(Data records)
********************
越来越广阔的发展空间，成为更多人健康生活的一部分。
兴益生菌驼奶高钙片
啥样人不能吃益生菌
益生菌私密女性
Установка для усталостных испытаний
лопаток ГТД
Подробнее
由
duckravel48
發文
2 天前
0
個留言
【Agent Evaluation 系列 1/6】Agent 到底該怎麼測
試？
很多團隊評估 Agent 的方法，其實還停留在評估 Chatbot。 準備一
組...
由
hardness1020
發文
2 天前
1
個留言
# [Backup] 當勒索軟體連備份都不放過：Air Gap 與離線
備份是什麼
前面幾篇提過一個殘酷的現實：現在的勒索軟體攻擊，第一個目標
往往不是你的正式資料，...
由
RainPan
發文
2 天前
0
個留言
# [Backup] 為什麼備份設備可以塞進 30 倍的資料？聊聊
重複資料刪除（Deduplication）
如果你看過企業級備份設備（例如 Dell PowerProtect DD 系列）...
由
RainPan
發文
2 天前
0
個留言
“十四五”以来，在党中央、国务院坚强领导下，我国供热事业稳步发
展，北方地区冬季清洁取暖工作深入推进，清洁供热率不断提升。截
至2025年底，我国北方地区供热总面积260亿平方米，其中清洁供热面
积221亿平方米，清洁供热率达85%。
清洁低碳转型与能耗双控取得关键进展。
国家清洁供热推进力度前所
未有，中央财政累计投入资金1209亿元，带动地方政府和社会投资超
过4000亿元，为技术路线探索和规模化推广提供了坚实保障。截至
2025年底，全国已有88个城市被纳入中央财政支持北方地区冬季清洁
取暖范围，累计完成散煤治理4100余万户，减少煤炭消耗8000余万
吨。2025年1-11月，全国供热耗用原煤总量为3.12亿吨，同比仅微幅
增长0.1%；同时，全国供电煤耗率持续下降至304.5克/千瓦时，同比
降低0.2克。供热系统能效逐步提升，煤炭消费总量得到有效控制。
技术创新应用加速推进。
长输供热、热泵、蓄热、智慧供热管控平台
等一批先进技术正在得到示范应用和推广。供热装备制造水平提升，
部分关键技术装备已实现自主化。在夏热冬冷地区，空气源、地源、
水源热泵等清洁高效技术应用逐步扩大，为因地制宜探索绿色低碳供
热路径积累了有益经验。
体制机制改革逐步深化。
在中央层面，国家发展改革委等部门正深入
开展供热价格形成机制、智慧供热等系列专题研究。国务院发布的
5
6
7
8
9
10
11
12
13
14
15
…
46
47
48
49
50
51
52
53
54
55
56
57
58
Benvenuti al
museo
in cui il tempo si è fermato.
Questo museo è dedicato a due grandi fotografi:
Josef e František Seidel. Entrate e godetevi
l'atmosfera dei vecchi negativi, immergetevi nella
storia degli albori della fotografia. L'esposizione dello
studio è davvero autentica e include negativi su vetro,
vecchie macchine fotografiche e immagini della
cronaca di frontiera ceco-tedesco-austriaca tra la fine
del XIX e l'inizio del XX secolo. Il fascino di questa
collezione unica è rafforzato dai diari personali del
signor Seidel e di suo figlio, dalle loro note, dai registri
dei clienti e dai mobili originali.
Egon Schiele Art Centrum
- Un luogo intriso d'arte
********************
▶ _EXERCISE DETAILS_
Whenever a line in the entries holds the word "Seidel", copy that line.

▶ _TASK OUTPUT_
Josef e František Seidel. Entrate e godetevi
signor Seidel e di suo figlio, dalle loro note, dai registri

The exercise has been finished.